Banoffee Pie in a Sour Cream Pastry Crust with Espresso Whipped Cream
makes one single 9-inch pie crust
printable version


For the Crust:
1 1/2 cups unbleached all-purpose flour
1/4 teaspoon salt
2 teaspoons granulated sugar
1/2 teaspoon cinnamon
10 tablespoons butter, frozen
1/2 cup full-fat sour cream, plus an additional tablespoon or two if needed
For the Filling:
3 1/2 tablespoons unsalted butter, cut into cubes
1/3 cup brown sugar
1 can sweetened condensed milk
For the Espresso Whipped Cream:
3/4 cup heavy whipping cream
1 teaspoon vanilla extract
3 tablespoons sugar
3/4 teaspoon instant espresso powder (not instant coffee granules)

Whisk together the flour, salt, sugar, and cinnamon in a medium sized bowl.
Using a large cheese grater, grate the butter into the dry ingredients.  I wrapped a piece of plastic wrap around the bottom of the cold butter to help it from slipping out of my hand (take care not to grate it like I did...)

Use a fork to lightly coat the butter with the dry ingredients.  Don't mush the butter down, you want to keep lots of chunky pieces to help to create a flaky crust.

Add the sour cream and use fork to incorporate into the butter and flour mixture.  Don't over mix, otherwise the dough will become too tough. 

The dough will be slightly shaggy (as Mel perfectly describes it).  At this point, it's best to work it together with your hands.  But don't over-do it.  Just shape it into a cohesive ball.  Kneading too much will result in a tough dough.
If you find your dough is too dry, add one small spoonful of sour cream at a time until it comes together (pressing down with the fork after each addition...I had to add about two extra spoonfuls)

If baking immediately, the dough is ready to be rolled out (no extra refrigeration time required, I know it's awesome).  If you'll be baking it later on, shape the dough into a disc, cover with plastic wrap and refrigerate 1-2 days.
Roll out the dough on a lightly floured surface, making sure to also dust your rolling pin.  Start from the center and roll outward, rotating the dough a quarter-turn after a few rolls with the pin.  Work the dough as little as possible to ensure a flaky crust.

I usually place my pie plate over my rolled dough to ensure large enough for my plate; also check to see if there is enough dough around the perimeter to fit up the sides of the plate.

Carefully roll the dough onto the rolling pin (dust with flour before hand) and un-roll onto the pie plate. 

Using kitchen shears, trim the excess dough around the perimeter of the pie, leaving about 1/4 inch.

Fold the cut overhang underneath and crimp the sides of the dough all around the pie.

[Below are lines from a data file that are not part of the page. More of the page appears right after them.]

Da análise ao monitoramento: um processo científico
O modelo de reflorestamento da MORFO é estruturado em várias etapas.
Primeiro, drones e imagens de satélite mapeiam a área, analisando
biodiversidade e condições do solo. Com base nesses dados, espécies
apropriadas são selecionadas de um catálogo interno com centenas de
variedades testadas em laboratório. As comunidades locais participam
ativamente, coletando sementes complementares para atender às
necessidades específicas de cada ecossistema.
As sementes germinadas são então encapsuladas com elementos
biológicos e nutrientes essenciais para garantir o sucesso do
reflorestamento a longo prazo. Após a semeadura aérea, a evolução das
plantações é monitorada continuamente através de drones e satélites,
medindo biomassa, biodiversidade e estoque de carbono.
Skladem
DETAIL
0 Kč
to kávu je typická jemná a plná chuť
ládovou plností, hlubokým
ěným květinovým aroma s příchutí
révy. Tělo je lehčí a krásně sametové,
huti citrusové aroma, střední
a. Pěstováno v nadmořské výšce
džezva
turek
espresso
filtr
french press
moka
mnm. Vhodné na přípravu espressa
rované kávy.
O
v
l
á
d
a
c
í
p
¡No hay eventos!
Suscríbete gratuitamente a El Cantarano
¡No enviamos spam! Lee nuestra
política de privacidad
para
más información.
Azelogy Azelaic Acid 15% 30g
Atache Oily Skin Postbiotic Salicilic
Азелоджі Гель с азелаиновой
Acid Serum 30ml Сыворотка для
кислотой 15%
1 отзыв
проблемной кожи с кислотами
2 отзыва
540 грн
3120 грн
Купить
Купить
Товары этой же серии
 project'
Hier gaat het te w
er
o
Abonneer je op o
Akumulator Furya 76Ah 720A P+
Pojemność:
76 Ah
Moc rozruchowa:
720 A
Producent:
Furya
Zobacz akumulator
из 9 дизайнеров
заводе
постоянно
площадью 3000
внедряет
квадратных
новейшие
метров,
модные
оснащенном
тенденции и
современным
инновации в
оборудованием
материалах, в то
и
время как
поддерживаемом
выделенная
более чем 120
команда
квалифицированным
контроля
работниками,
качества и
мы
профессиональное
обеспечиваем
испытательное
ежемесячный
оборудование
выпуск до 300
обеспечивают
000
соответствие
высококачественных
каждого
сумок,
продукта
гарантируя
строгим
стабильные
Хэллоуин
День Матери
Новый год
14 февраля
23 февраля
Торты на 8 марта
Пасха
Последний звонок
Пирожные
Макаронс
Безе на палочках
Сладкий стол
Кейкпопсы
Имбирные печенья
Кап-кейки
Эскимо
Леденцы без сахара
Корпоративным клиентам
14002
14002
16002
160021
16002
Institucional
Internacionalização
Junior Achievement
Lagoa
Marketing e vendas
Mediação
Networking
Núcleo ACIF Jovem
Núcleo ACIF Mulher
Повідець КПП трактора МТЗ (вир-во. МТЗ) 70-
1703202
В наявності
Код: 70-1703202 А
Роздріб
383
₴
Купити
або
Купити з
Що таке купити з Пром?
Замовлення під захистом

Cover pie with plastic wrap and refrigerate for 30 minutes before baking.  Preheat oven to 350 degrees F.  Remove pie from fridge and cover with baking paper.  Fill with dried beans or pie weights.  Bake for 20-25 minutes.  Remove from oven and carefully remove the weights or beans and discard paper.  Place back in the oven for 10-12 minutes, until golden.

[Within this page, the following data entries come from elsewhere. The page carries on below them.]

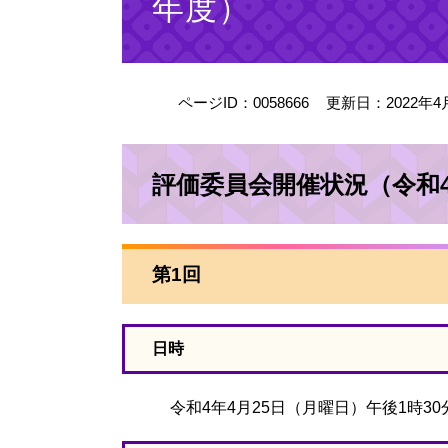
年度）
ページID：0058666
更新日：2022年4
評価委員会開催状況（令和
第1回
日時
令和4年4月25日（月曜日）午後1時30分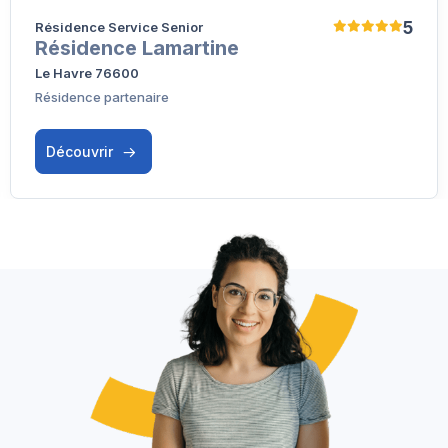
5
Résidence Service Senior
Résidence Lamartine
Le Havre 76600
Résidence partenaire
Découvrir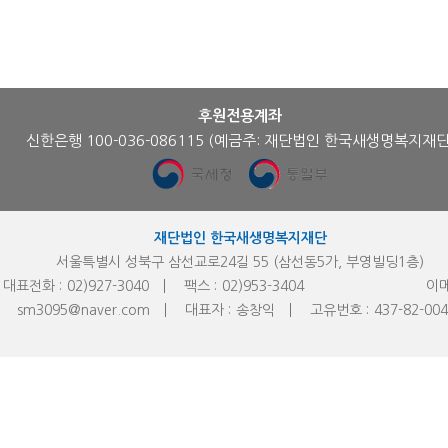
후원전용계좌
신한은행 100-036-086115
(예금주: 재단법인 한국새생명복지재단
재단법인 한국새생명복지재단
서울특별시 성북구 삼선교로24길 55 (삼선동5가, 부영빌딩1층)
대표전화 :
02)927-3040
팩스 :
02)953-
3404
이메
sm3095@naver.com
대표자 :
송창익
고유번호 :
437-82-00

Let crust cool completely on wire rack before filling.
To prepare the filling, combine the butter, sugar, and sweetened condensed milk in a saucepan.  Over low heat, bring mixture to a slow simmer, but do not boil.  Cook for 10-12 minutes or until mixture thickens.


Immediately pour the thickened filling into the cooled pie crust.  Smooth evenly with a spatula.  Refrigerate until firm, about 2 hours, or until ready to serve.

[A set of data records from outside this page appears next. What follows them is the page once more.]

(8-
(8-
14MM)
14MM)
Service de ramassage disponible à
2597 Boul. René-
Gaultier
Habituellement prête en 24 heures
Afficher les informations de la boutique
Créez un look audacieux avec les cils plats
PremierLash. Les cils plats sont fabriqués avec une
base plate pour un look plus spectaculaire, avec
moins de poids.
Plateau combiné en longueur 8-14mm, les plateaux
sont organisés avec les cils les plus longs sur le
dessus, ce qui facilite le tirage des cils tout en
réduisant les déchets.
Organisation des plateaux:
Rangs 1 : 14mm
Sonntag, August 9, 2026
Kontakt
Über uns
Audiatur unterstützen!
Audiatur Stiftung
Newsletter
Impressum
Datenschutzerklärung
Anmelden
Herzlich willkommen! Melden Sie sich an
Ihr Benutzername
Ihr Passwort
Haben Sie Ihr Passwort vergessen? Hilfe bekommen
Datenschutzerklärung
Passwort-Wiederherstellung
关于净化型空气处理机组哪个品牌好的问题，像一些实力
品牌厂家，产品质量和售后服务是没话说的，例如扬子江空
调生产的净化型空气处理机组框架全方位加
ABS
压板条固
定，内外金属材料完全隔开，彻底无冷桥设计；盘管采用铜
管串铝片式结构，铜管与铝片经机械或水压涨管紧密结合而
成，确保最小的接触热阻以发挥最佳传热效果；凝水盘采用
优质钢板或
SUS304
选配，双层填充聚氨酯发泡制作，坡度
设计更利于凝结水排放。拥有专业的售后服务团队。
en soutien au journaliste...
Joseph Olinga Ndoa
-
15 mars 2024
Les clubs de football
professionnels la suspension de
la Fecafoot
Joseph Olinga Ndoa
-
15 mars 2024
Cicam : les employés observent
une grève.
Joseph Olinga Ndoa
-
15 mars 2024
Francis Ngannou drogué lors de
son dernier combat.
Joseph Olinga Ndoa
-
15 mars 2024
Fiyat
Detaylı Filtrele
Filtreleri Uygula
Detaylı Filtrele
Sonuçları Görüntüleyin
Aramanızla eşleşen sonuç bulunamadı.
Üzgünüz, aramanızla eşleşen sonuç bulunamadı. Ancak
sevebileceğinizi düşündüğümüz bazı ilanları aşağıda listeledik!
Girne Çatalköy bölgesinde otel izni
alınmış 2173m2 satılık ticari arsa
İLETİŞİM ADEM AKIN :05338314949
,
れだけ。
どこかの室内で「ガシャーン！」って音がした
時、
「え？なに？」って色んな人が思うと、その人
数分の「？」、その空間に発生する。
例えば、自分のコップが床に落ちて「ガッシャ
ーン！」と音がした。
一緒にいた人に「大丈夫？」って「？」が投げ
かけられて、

Once ready to serve, slice bananas and place in a large bowl.  Add the lemon juice and gently stir to coat the bananas. 
Arrange the sliced bananas in two over-lapping circles around the pie.  I like to leave a gap between the crust and the bananas so the filling shows nicely.
To prepare the whipped cream, beat the heavy cream on high speed until soft peaks form.  Add the sugar, vanilla, and espresso powder and beat again on high until the mixture becomes thick.

Add a large mound of the whipped in the center of the pie on top of the bananas (but not covering them completely!) dust with cocoa powder and serve immediately.